As it is now, Blake, Juggs, DM and llaar were involved in cheating, so they got exactly what they deserved. The offending countries were deleted. That's as far as it should go for now.
If they continue to cheat in future resets, that's when you talk about banning them from the game.
Remember, when you're trying to come up with ways to handle cheating, you have to consider certain things:
1) What fixes the problem in the short term?
2) What's reasonable?
3) What's enforceable?
It's simply not enforceable to say those 4 people will never be allowed to play on the same alliance again without putting far too much work on the admins, as that would be a rule that would simply have WAY too many ways to get around it.

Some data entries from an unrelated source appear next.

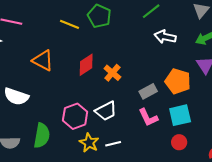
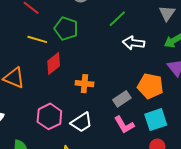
red diamond: (86, 65) -> (54, 63), moved
orange cross: (112, 73) -> (84, 84), turned -30
pink hexagon: (75, 116) -> (49, 116), moved

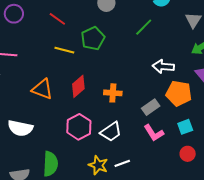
green pentagon: (66, 29) -> (93, 38), turned 30
white arrow: (134, 43) -> (163, 67), moved
red diamond: (54, 63) -> (78, 86), moved
cyan square: (156, 120) -> (185, 127), size x0.7

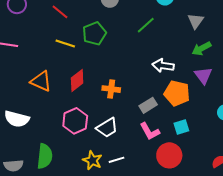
red circle: (188, 154) -> (169, 155), moved, size x1.6

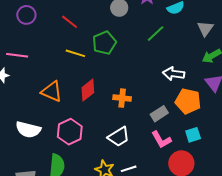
pink hexagon: (75, 121) -> (70, 132), moved

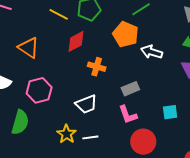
red diamond: (88, 90) -> (76, 41), moved
orange pentagon: (188, 101) -> (126, 34), moved
cyan square: (193, 135) -> (170, 112), moved

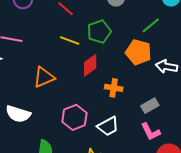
orange triangle: (29, 48) -> (44, 77), turned -50
pink hexagon: (39, 90) -> (74, 117), moved

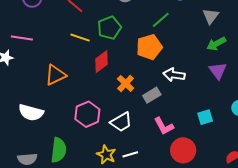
orange pentagon: (138, 52) -> (149, 47), turned -30
white arrow: (166, 66) -> (174, 75), moved
orange cross: (114, 88) -> (126, 83), turned 36
gray rectangle: (150, 106) -> (152, 95), moved

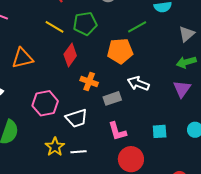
red diamond: (101, 62) -> (70, 55), turned -30
orange cross: (126, 83) -> (89, 81), turned -36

What's reasonable? What I stated above. Deletion the first time up to bans for multiple instances from the same person.
What fixes the problem in the short term? Deletion. LaE is now back down to earth (pun unintended) when it comes to country numbers. Part of this is the deletions and part of this is the group of players that left due to the problems. LaE is still the biggest, but in one sense they deserve to be. I'll still reiterate what I said when I was part of LaE. Their member list is extensive and most of those members login regularly. If everyone on the LaE website played 15, they could have had 700-800 countries legitimately.
Obviously from what's come out, that wasn't the case, but if the admins are satisfied that the remaining countries are clean and there really is that much activity on their boards, the "punishment" fits.
From here on out, the admins' role should be to sit back and wait to catch the next instance of cheating, not to make a witch hunt out of the last instance just because it was on a larger scale than many other people who got deleted.